One would think that the United States's international obligations would be relevant to the interpretation of the federal money-laundering statute at issue in Santos, and, to his credit, Justice Alito, in his dissent, put those obligations front and center. He wrote:
The leading treaty on international money laundering, the United Nations Convention Against Transnational Organized Crime (Convention), Nov. 15, 2000, 2225 U.N.T.S. 209 (Treaty No. I-39574), which has been adopted by the United States and 146 other countries,[FN2] is instructive. This treaty contains a provision that is very similar to § 1956(a)(1)(B)(i). Article 6.1 of the Convention obligates signatory nations to criminalize “[t]he . . . transfer of property, knowing that such property is the proceeds of crime, for the purpose of concealing or disguising the illicit origin of the property or of helping any person who is involved in the commission of the predicate offence to evade the legal consequences of his or her action.” Id., at 277 (emphasis added). The Convention defines the term “proceeds” to mean “any property derived from or obtained, directly or indirectly, through the commission of an offence.” Id., at 275 (Art. 2(e)). The money laundering provision of the Convention thus covers gross receipts.[FN3]
[FN2.] See Multilateral Treaties Deposited with the Secretary-General, pt. I, ch. XVIII, No. 12, United Nations Convention against Transnational Crime (Nov. 15, 2007), online at http://untreaty.un.org/ENGLISH/bible/englishinternetbible/partI/chapterXVIII/treaty13.asp (all Internet materials as visited May 29, 2008, and available in Clerk of Court's case file).
[FN3.] If 18 U.S.C. § 1956 were limited to profits, it would be narrower than the obligation that the United States undertook in Article 6.1 of the Convention, but the Department of State has taken the position that no new legislation is needed to bring the United States into compliance. See Hearing on Law Enforcement Treaties before the Senate Committee on Foreign Relations, 108th Cong., 2d Sess., 10 (2004) (statement of Samuel M. Witten, Deputy Legal Adviser (“[W]e can comply with the Convention's criminalization obligations without the need for new legislation”)).
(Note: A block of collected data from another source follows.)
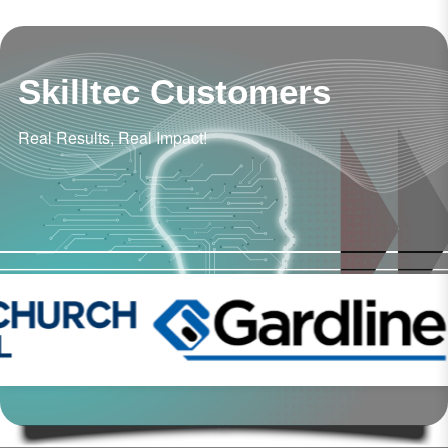
Skilltec Customers
Real Results, Real Impact!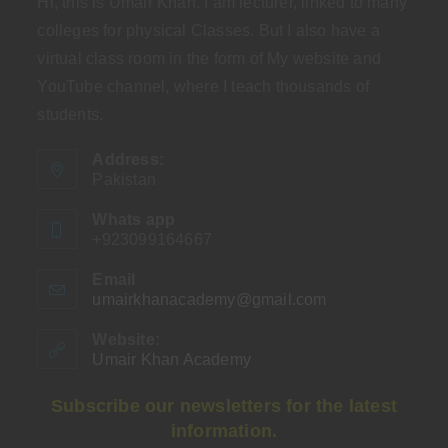
Hi, this is Umair Khan. I am lecturer, linked to many
colleges for physical Classes. But I also have a
virtual class room in the form of My website and
YouTube channel, where I teach thousands of
students.
Address:
Pakistan
Whats app
+923099164667
Email
umairkhanacademy@gmail.com
Opens
in
your
Website:
application
Umair Khan Academy
Subscribe our newsletters for the latest
information.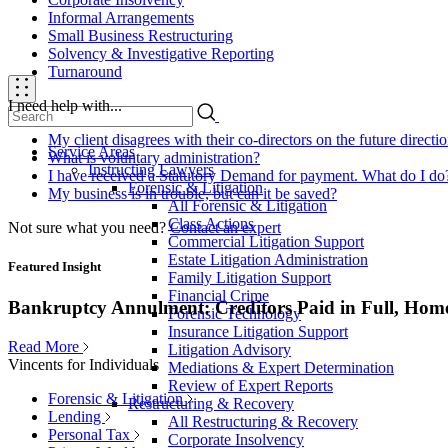
Informal Arrangements
Small Business Restructuring
Solvency & Investigative Reporting
Turnaround
I need help with...
My client disagrees with their co-directors on the future direct
Service Areas
What is voluntary administration?
Instructing Lawyers
I have received a Statutory Demand for payment. What do I do
Forensic & Litigation
My business is in trouble, but can it be saved?
All Forensic & Litigation
Class Actions
Not sure what you need?
Contact an expert
Commercial Litigation Support
Estate Litigation Administration
Featured Insight
Family Litigation Support
Financial Crime
Bankruptcy Annulment: Creditors Paid in Full, Hom
Forensic Technology
Insurance Litigation Support
Read More
Litigation Advisory
Vincents for Individuals
Mediations & Expert Determination
Review of Expert Reports
Forensic & Litigation
Restructuring & Recovery
Lending
All Restructuring & Recovery
Personal Tax
Corporate Insolvency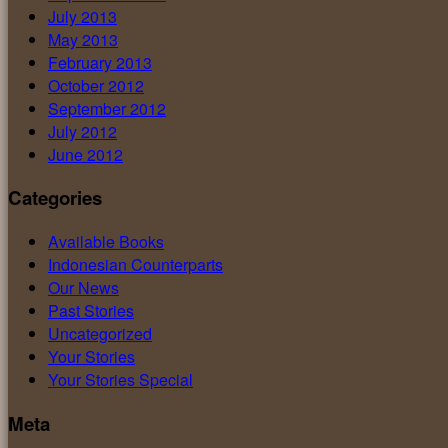
July 2013
May 2013
February 2013
October 2012
September 2012
July 2012
June 2012
Categories
Available Books
Indonesian Counterparts
Our News
Past Stories
Uncategorized
Your Stories
Your Stories Special
Meta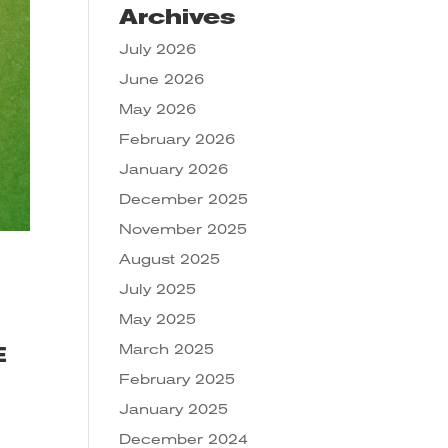
Archives
July 2026
June 2026
May 2026
February 2026
January 2026
December 2025
November 2025
August 2025
July 2025
May 2025
March 2025
E
February 2025
January 2025
December 2024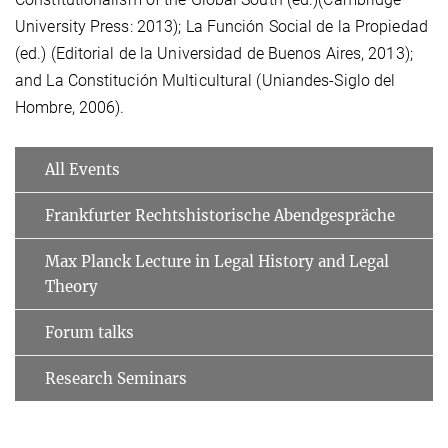
University Press: 2013); La Función Social de la Propiedad
(ed.) (Editorial de la Universidad de Buenos Aires, 2013);
and La Constitución Multicultural (Uniandes-Siglo del
Hombre, 2006).
All Events
Frankfurter Rechtshistorische Abendgespräche
Max Planck Lecture in Legal History and Legal
Theory
Forum talks
Research Seminars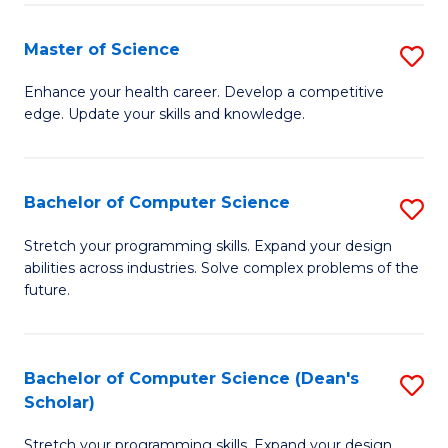
Fa
Fa
Master of Science
S
M
Enhance your health career. Develop a competitive
edge. Update your skills and knowledge.
of
S
to
Bachelor of Computer Science
S
C
B
Stretch your programming skills. Expand your design
Fa
abilities across industries. Solve complex problems of the
of
future.
C
S
Bachelor of Computer Science (Dean's
S
to
Scholar)
B
C
Stretch your programming skills. Expand your design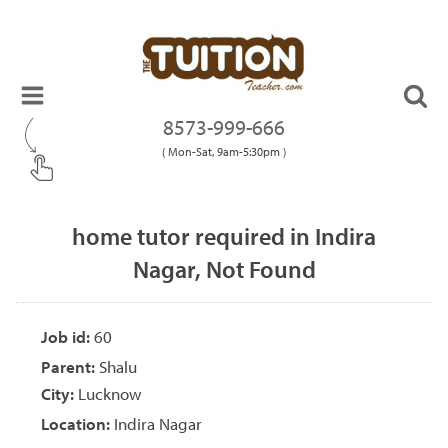
8573-999-666
( Mon-Sat, 9am-5:30pm )
home tutor required in Indira
Nagar, Not Found
Job id:
60
Parent:
Shalu
City:
Lucknow
Location:
Indira Nagar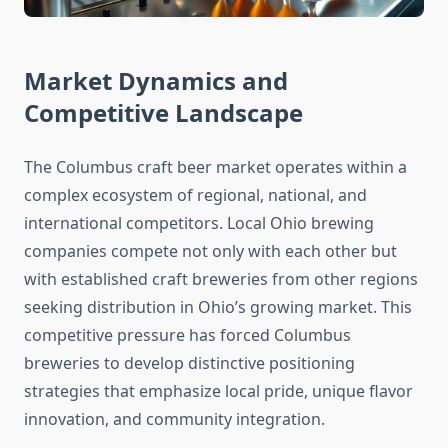
Market Dynamics and
Competitive Landscape
The Columbus craft beer market operates within a
complex ecosystem of regional, national, and
international competitors. Local Ohio brewing
companies compete not only with each other but
with established craft breweries from other regions
seeking distribution in Ohio’s growing market. This
competitive pressure has forced Columbus
breweries to develop distinctive positioning
strategies that emphasize local pride, unique flavor
innovation, and community integration.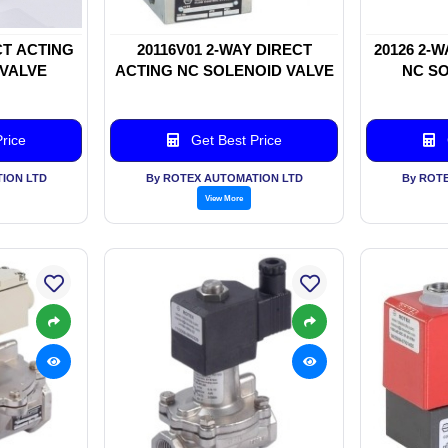
CT ACTING
20116V01 2-WAY DIRECT
20126 2-
 VALVE
ACTING NC SOLENOID VALVE
NC SO
rice
Get Best Price
ION LTD
By ROTEX AUTOMATION LTD
By ROT
View More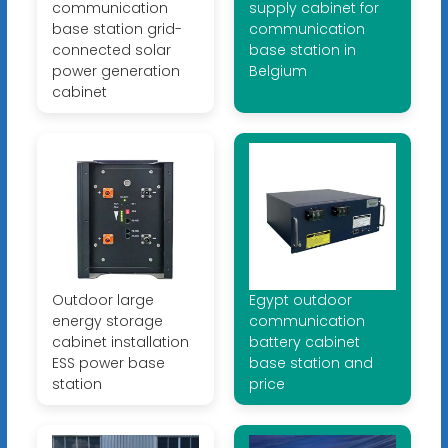
communication
supply cabinet for
base station grid-
communication
connected solar
base station in
power generation
Belgium
cabinet
Outdoor large
Egypt outdoor
energy storage
communication
cabinet installation
battery cabinet
ESS power base
base station and
station
price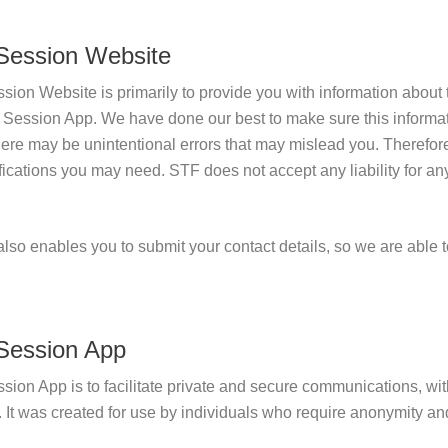
 Session Website
sion Website is primarily to provide you with information abou
e Session App. We have done our best to make sure this informa
here may be unintentional errors that may mislead you. Therefo
ifications you may need. STF does not accept any liability for a
so enables you to submit your contact details, so we are able 
 Session App
sion App is to facilitate private and secure communications, wit
 It was created for use by individuals who require anonymity and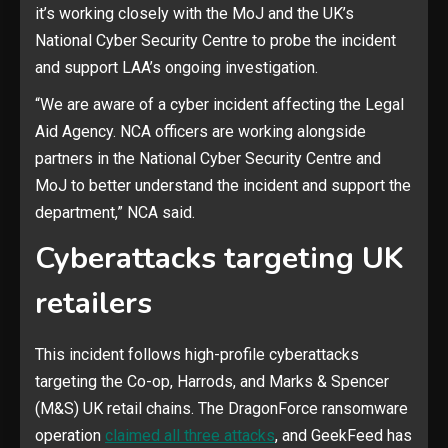
it’s working closely with the MoJ and the UK’s
National Cyber Security Centre to probe the incident
and support LAA’s ongoing investigation.
“We are aware of a cyber incident affecting the Legal
Aid Agency. NCA officers are working alongside
partners in the National Cyber Security Centre and
MoJ to better understand the incident and support the
department,” NCA said.
Cyberattacks targeting UK
retailers
This incident follows high-profile cyberattacks
targeting the Co-op, Harrods, and Marks & Spencer
(M&S) UK retail chains. The DragonForce ransomware
operation ​​​​​
claimed all three attacks
, and GeekFeed has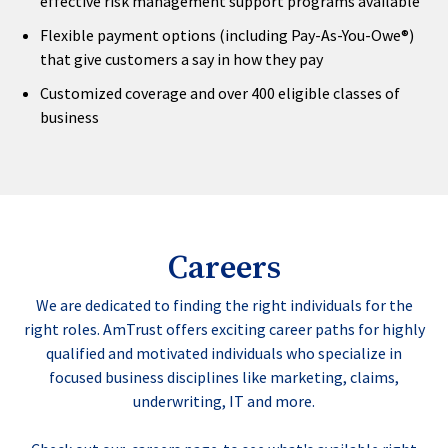
effective risk management support programs available
Flexible payment options (including Pay-As-You-Owe®)
that give customers a say in how they pay
Customized coverage and over 400 eligible classes of
business
Careers
We are dedicated to finding the right individuals for the
right roles. AmTrust offers exciting career paths for highly
qualified and motivated individuals who specialize in
focused business disciplines like marketing, claims,
underwriting, IT and more.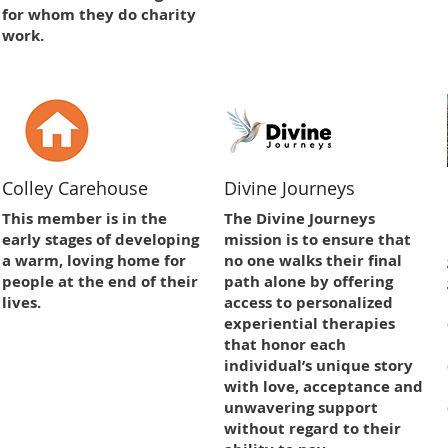
for whom they do charity
work.
Colley Carehouse
Divine Journeys
This member is in the
The Divine Journeys
early stages of developing
mission is to ensure that
a warm, loving home for
no one walks their final
people at the end of their
path alone by offering
lives.
access to personalized
experiential therapies
that honor each
individual’s unique story
with love, acceptance and
unwavering support
without regard to their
Justice Scalia, writing for the plurality, disagreed with the claim that the Transnational Organized Crime Convention was relevant to the interpretation of the statute:
Justice ALITO's dissent (the principal dissent) makes much of the fact that 14 States that use and define the word “proceeds” in their money-laundering statutes, the Model Money Laundering Act, and an international treaty on the subject, all define the term to include gross receipts. See post, at 3-5. We do not think this evidence shows that the drafters of the federal money-laundering statute used “proceeds” as a term of art for “receipts.”It is unfortunate, to say the least, that a majority of justices on the Supreme Court so cavalierly dismissed U.S. international obligations, particularly in this area. Though Justice Alito fails to say so explicitly (he only hints at this in his footnote 3), the Court's interpretation of the statute, even if limited in the way Justice Stevens suggests, arguably puts the United States in breach, at least, of both the Transnational Organized Crime Convention and the Corruption Convention (which has a money-laundering provision modeled on the TOC Convention). This is ironic since the United States has promoted these criminalization provisions (including money laundering) as a key component of an international law enforcement strategy going back many years now. (It is no mistake that the TOC provision on money laundering is quite similar to the provision in the U.S. code.) The Court's decision is reminiscent of its equally casual and unfortunate dismissal of U.S. international obligations in the context of counternarcotics in Gonzales v. O Centro Espírita Beneficente União do Vegetal (decided February 21, 2006). In both these cases, the Court has significantly undermined U.S standing in international law enforcement and consequently the United States's ability to achieve transnational cooperation and results in this crucial area.